Da steht sie am Rande des Geschehens. Wie so oft beobachtet sie das Treiben der anderen und sieht ihnen beim Leben zu. Heute ist es anders. Sie hat was zu sagen. Eigentlich. Doch wie so oft drängen sich die männlichen Artgenossen in den Vordergrund. Grölendes Lachen, sonore Stimmen und männliches Gehabe dominieren den Raum. „Gewohnt“, denkt sie. „Wie immer“ denkt sie. Und rafft ihre Röcke, setzt die Krone auf und schreitet zum Podest. Stolz mit hoch erhobenem Haupt erklimmt sie die viel zu hohen Stufen für eine Dame. „Männerstufen“, denkt sie. Auf dem Weg dorthin krachen ihre Absätze in die Zwischenräume des Bodenbelags. „Männerbodenbelag“, denkt sie. Oben am Gipfel ihrer Sehnsucht angekommen, steht sie nun am Pult. Soll ihre Rede halten. Ihre Entdeckung preisgeben. Doch das Pult ist viel zu hoch. Zu hoch, um zu stehen und gleichzeitig konzentriert lesen zu können. „Männerpult“ denkt sie. Auch denkt sie an ihre schönen mit Seide überzogenen Absätze ihrer neuen Schuhe. Wie dem auch sei. Hätte sie nur die absatzlosen angezogen, wie Marianne ihr geraten hatte. Doch zu diesem Kleid?

Vor einiger Zeit machte sie eine Entdeckung. Ja, sie! Eine sensationelle Entdeckung wie Frauen sich chic und als begehrenswerte Frau fühlen können. Sie fragte alle Frauen in Ihrem Umfeld, was sie sich wünschen, in was sie sich wohl fühlen und was sie brauchen, um attraktiv zu sein. Sie entwickelte einen Schnittmusterbogen und gründete später ein Modelabel. Dafür bekam sie den Gründerpreis. Und heute soll sie über ihr Start-up Unternehmen reden. Über das reden, was sie in all den Jahren ihres Frauendaseins beobachtet hatte. Sie fragt sich: „Wieso habe gerade ich den Gründerpreis erhalten? So viel Spezies der männlichen Gattung sind angetreten. Viel männlicher und kompetenter als ich. Waren wohl einige Frauen in der Jury? Das wäre mir aufgefallen, denkt sie. „Was ist passiert? Fällt heute der Ostersonntag auf Weihnachten? Hier stehe ich nun, ich…“.

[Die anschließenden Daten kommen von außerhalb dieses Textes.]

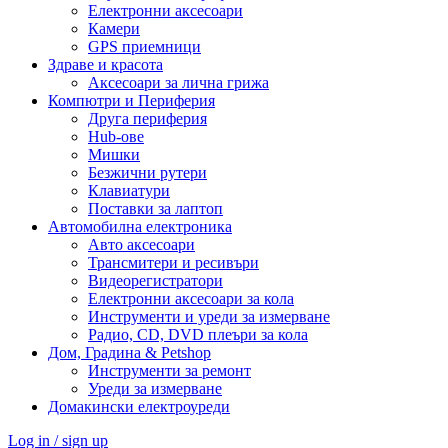
Електронни аксесоари
Камери
GPS приемници
Здраве и красота
Аксесоари за лична грижа
Компютри и Периферия
Друга периферия
Hub-ове
Мишки
Безжични рутери
Клавиатури
Поставки за лаптоп
Автомобилна електроника
Авто аксесоари
Трансмитери и ресивъри
Видеорегистратори
Електронни аксесоари за кола
Инструменти и уреди за измерване
Радио, CD, DVD плеъри за кола
Дом, Градина & Petshop
Инструменти за ремонт
Уреди за измерване
Домакински електроуреди
Log in / sign up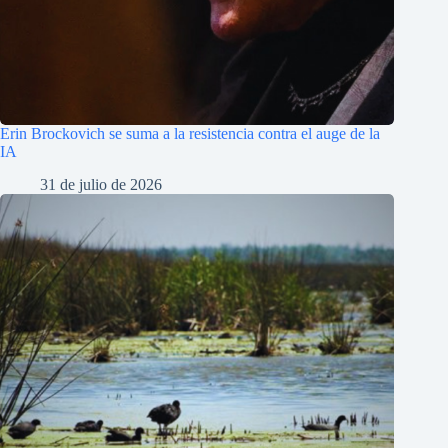
Erin Brockovich se suma a la resistencia contra el auge de la
IA
31 de julio de 2026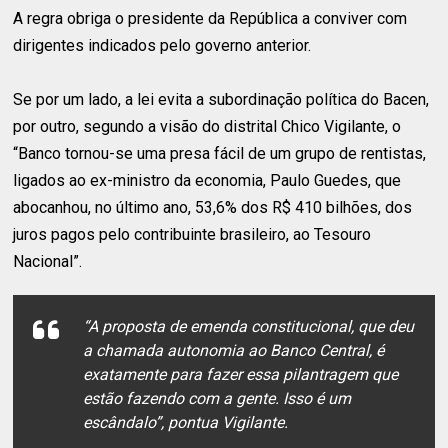
A regra obriga o presidente da República a conviver com
dirigentes indicados pelo governo anterior.
Se por um lado, a lei evita a subordinação política do Bacen,
por outro, segundo a visão do distrital Chico Vigilante, o
“Banco tornou-se uma presa fácil de um grupo de rentistas,
ligados ao ex-ministro da economia, Paulo Guedes, que
abocanhou, no último ano, 53,6% dos R$ 410 bilhões, dos
juros pagos pelo contribuinte brasileiro, ao Tesouro
Nacional”.
“A proposta de emenda constitucional, que deu
a chamada autonomia ao Banco Central, é
exatamente para fazer essa pilantragem que
estão fazendo com a gente. Isso é um
escândalo”, pontua Vigilante.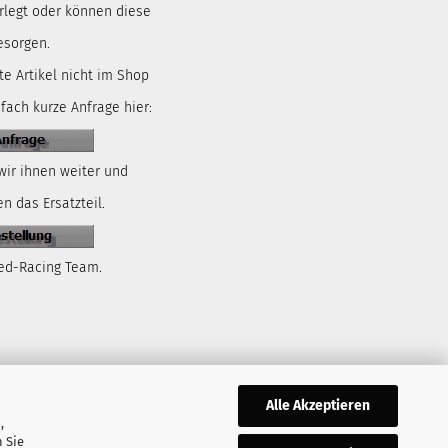
rlegt oder können diese
esorgen.
te Artikel nicht im Shop
nfach kurze Anfrage hier:
wir ihnen weiter und
n das Ersatzteil.
ed-Racing Team.
Alle Akzeptieren
,
 Sie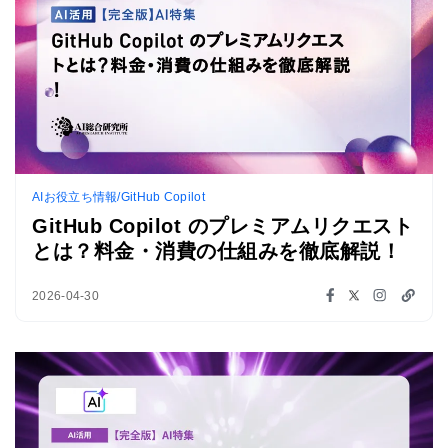
AIお役立ち情報/GitHub Copilot
GitHub Copilot のプレミアムリクエスト
とは？料金・消費の仕組みを徹底解説！
2026-04-30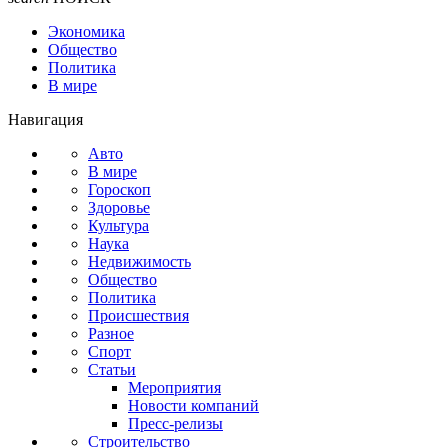
Экономика
Общество
Политика
В мире
Навигация
Авто
В мире
Гороскоп
Здоровье
Культура
Наука
Недвижимость
Общество
Политика
Происшествия
Разное
Спорт
Статьи
Мероприятия
Новости компаний
Пресс-релизы
Строительство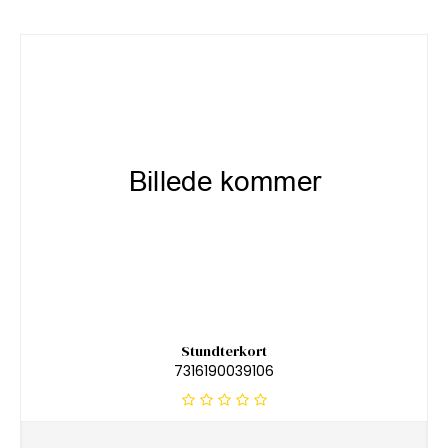
Stundterkort
7316190039106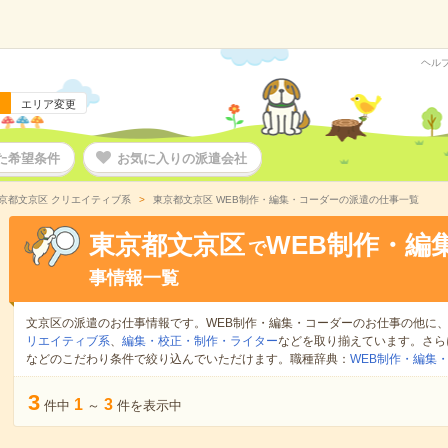
ヘル
エリア変更
た希望条件
お気に入りの派遣会社
京都文京区 クリエイティブ系
東京都文京区 WEB制作・編集・コーダーの派遣の仕事一覧
東京都文京区
WEB制作・編
で
事情報一覧
文京区の派遣のお仕事情報です。WEB制作・編集・コーダーのお仕事の他に
リエイティブ系
、
編集・校正・制作・ライター
などを取り揃えています。さら
などのこだわり条件で絞り込んでいただけます。職種辞典：
WEB制作・編集
3
1
3
件中
～
件を表示中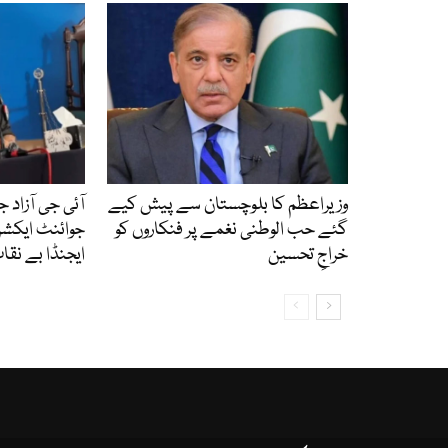
وزیراعظم کا بلوچستان سے پیش کیے
آئی جی آزاد 
گئے حب الوطنی نغمے پر فنکاروں کو
جوائنٹ ایکشن
خراجِ تحسین
ایجنڈا بے نقا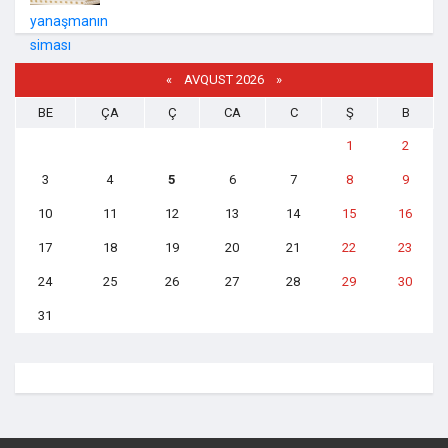
«
AVQUST 2026 »
BE
ÇA
Ç
CA
C
Ş
B
1
2
3
4
5
6
7
8
9
10
11
12
13
14
15
16
17
18
19
20
21
22
23
24
25
26
27
28
29
30
31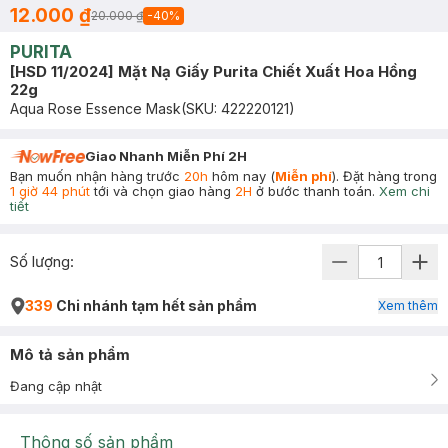
12.000 ₫
20.000 ₫
-
40
%
PURITA
[HSD 11/2024] Mặt Nạ Giấy Purita Chiết Xuất Hoa Hồng
22g
Aqua Rose Essence Mask
(SKU:
422220121
)
Giao Nhanh Miễn Phí 2H
Bạn muốn nhận hàng trước
20h
hôm nay (
Miễn phí
). Đặt hàng trong
1 giờ 44 phút
tới và chọn giao hàng
2H
ở bước thanh toán.
Xem chi
tiết
Số lượng:
339
Chi nhánh tạm hết sản phẩm
Xem thêm
Mô tả sản phẩm
Đang cập nhật
Thông số sản phẩm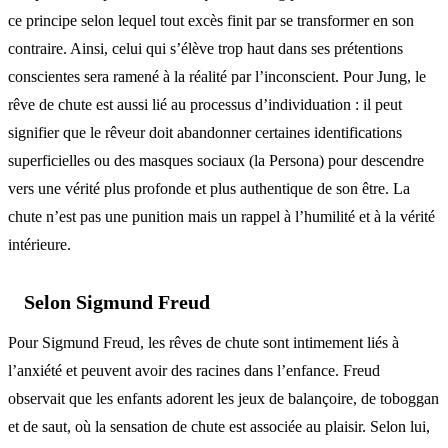
ce principe selon lequel tout excès finit par se transformer en son
contraire. Ainsi, celui qui s’élève trop haut dans ses prétentions
conscientes sera ramené à la réalité par l’inconscient. Pour Jung, le
rêve de chute est aussi lié au processus d’individuation : il peut
signifier que le rêveur doit abandonner certaines identifications
superficielles ou des masques sociaux (la Persona) pour descendre
vers une vérité plus profonde et plus authentique de son être. La
chute n’est pas une punition mais un rappel à l’humilité et à la vérité
intérieure.
Selon Sigmund Freud
Pour Sigmund Freud, les rêves de chute sont intimement liés à
l’anxiété et peuvent avoir des racines dans l’enfance. Freud
observait que les enfants adorent les jeux de balançoire, de toboggan
et de saut, où la sensation de chute est associée au plaisir. Selon lui,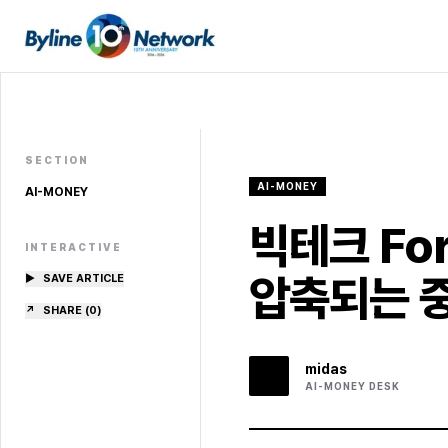
SECTION
AI-MONEY
AI-MONEY
빅테크 Fo
INTERACTIVE
압축되는 중
▶
SAVE ARTICLE
↗
SHARE (
0
)
midas
AI-MONEY
DESK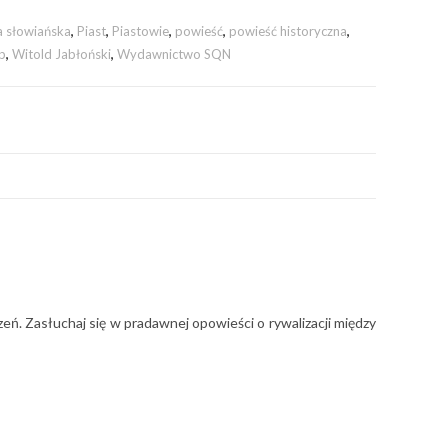
a słowiańska
,
Piast
,
Piastowie
,
powieść
,
powieść historyczna
,
ep
,
Witold Jabłoński
,
Wydawnictwo SQN
ń. Zasłuchaj się w pradawnej opowieści o rywalizacji między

Beherzt greift sie um Mikrofon und nimmt ihr Gesprächskonzept in die Hand. Geht stolz die Stufen vom Podium nach unten und badet in der wartenden Menge. 100 000 Augenpaare sind auf sie gerichtet. Sie freuen sich sichtlich, den Vortrag über ihre Erfindung des Schnittmusterbogens zu hören. „Seltsam“, denkt sie und ergreift das Wort. Anfangs ist es ungewohnt, doch mit der Zeit und als sie eintauchen kann in ihr Thema, nimmt ihr Vortrag Fahrt auf. Und so begann alles.

Heute würde sich die Geschichte möglicherweise so abspielen.

Wir alle kennen diese beherzte Frau: Aenne Burda. Die unter widrigen Umständen Großartiges geleistet hat.
Die, die nie,nie aufgegeben hat.
Und immer an sich und Ihre Idee geglaubt hat. Ihr Start-up.
Die Schwierigkeiten an den Hörnern packte mit einer Raffinesse, Intelligenz und stets das Ziel im Auge behielt.
Die, die ihre Lebensfreude aus dem verfolgen Ihres Ziels zog. Auch wenn sich einmal die Angst breit machte.